Add weight-only quantization MoE example by mykolas-perevicius · Pull Request #4507 · pytorch/ao

mykolas-perevicius · 2026-06-18T01:13:56Z

Why this PR

Issue #729 notes that quantize_() should already support Mixture-of-Experts (MoE) models, but there is no example or tutorial demonstrating weight-only quantization on an MoE — users have no reference for the workflow even though the API reportedly covers it. The existing examples/quantize_llama_4.py quantizes routed experts to float8 w8a8 dynamic (activation + weight), not weight-only, and torchao/prototype/moe_training/ is MoE training, a different feature.

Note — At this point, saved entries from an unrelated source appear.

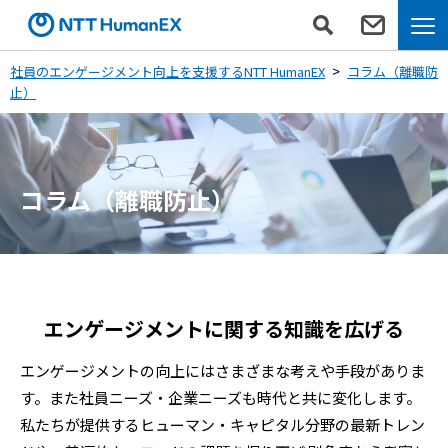
社員のエンゲージメント向上を支援するNTT HumanEX
コラム（離職防
止）
コラム（離職防止）
エンゲージメントに関する知識を広げる
エンゲージメントの向上にはさまざまな考えや手段がありま
す。また社員ニーズ・企業ニーズも時代と共に変化します。
私たちが提供するヒューマン・キャピタル分野の最新トレン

So the weight-only-MoE showcase gap is real.

I verified the maintainer's claim before writing anything: applying Int8WeightOnlyConfig to an MoE block's expert linears works unmodified — expert weights become Int8Tensor, the model shrinks ~3.9x, and outputs stay within ~45 dB SQNR of fp32. The contribution is therefore purely additive: a runnable example plus a unit test, with no core changes.

What this PR does

Adds examples/quantize_moe.py: it builds a small token-choice top-2 MoE block (a softmax router plus nn.Linear experts) and quantizes only the expert weights via quantize_(model, Int8WeightOnlyConfig(), filter_fn=is_expert_linear). The router is deliberately left in high precision — quantizing it would change token-to-expert routing decisions, not just numerics.

The script is self-verifying: it prints before/after weight types and serialized sizes, runs a forward pass, reports SQNR vs the fp32 baseline, and asserts (experts quantized, router not, ≥1.5x smaller, SQNR > 25 dB), exiting non-zero on any failure.

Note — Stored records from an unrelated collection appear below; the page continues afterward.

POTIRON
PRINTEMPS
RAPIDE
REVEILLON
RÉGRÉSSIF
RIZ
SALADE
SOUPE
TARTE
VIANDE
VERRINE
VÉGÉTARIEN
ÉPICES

--dtype int8|int4 and --device flags; int4 is gated behind a hardware/dependency warning.
The docstring points users with real fused-3D-expert checkpoints (e.g. meta-llama/Llama-4-Scout-17B-16E-Instruct) at the FqnToConfig + PerRow(1) pattern, mirroring examples/quantize_llama_4.py.

It also adds a unit test — TestQuantFlow.test_int8_weight_only_moe_experts_only in test/quantization/test_quant_api.py (with a module-level ToyMoEModel modeled on the file's ToyLinearModel) — since CI lints examples but does not execute them, so without a test MoE support stays demonstrated-but-unguarded.

Relevant issues

Closes #729

Test plan / evidence

CI lints examples/ but does not execute them (only tutorials/ run via run_tutorials.yml), so the example is self-asserting and the unit test provides the regression guard.

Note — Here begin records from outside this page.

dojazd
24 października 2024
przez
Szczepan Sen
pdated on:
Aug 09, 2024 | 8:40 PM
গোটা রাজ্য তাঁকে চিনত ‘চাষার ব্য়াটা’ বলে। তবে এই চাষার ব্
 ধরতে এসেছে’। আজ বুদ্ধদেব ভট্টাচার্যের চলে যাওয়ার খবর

CPU (macOS, torch 2.12): example runs twice identically — experts → Int8Tensor, router float32, serialized 8.40 → 2.15 MB (3.90x), SQNR 45.1 dB, all asserts pass. pytest test/quantization/test_quant_api.py -k moe → 1 passed.

CUDA (RTX 3090, SM 8.6, torch 2.12.1+cu130):

$ python examples/quantize_moe.py --device cuda
baseline | expert weight: Parameter (torch.float32) | serialized: 8.40 MB
int8 wo  | expert weight: Int8Tensor | router: Parameter (torch.float32) | serialized: 2.15 MB (3.90x smaller) | SQNR vs float32: 45.1 dB
quantization of the MoE model succeeded

$ pytest test/quantization/test_quant_api.py -k moe -q
1 passed

$ pytest test/quantization/test_quant_api.py
18 passed, 28 skipped, 0 failed

The 28 skips are all hardware-gated (Need SM 8.9+ / Checkpoints are produced in SM90+ — float8 paths on this SM 8.6 card) or pre-existing unconditional skips; none are introduced by this change.

Acceptance criteria

Tests added for new behavior (test_int8_weight_only_moe_experts_only + ToyMoEModel)
All tests passing (CPU and CUDA; pre-existing skips/failures unrelated, verified via git stash)
Follows project style guide (ruff check + ruff format clean, ruff 0.11.6; BSD-3 header via scripts/check_copyright_header.py)
No breaking changes (purely additive — new example + new test, no core changes)
Documentation updated where applicable (example docstring with run instructions, hardware note, and fused-3D-expert pointer)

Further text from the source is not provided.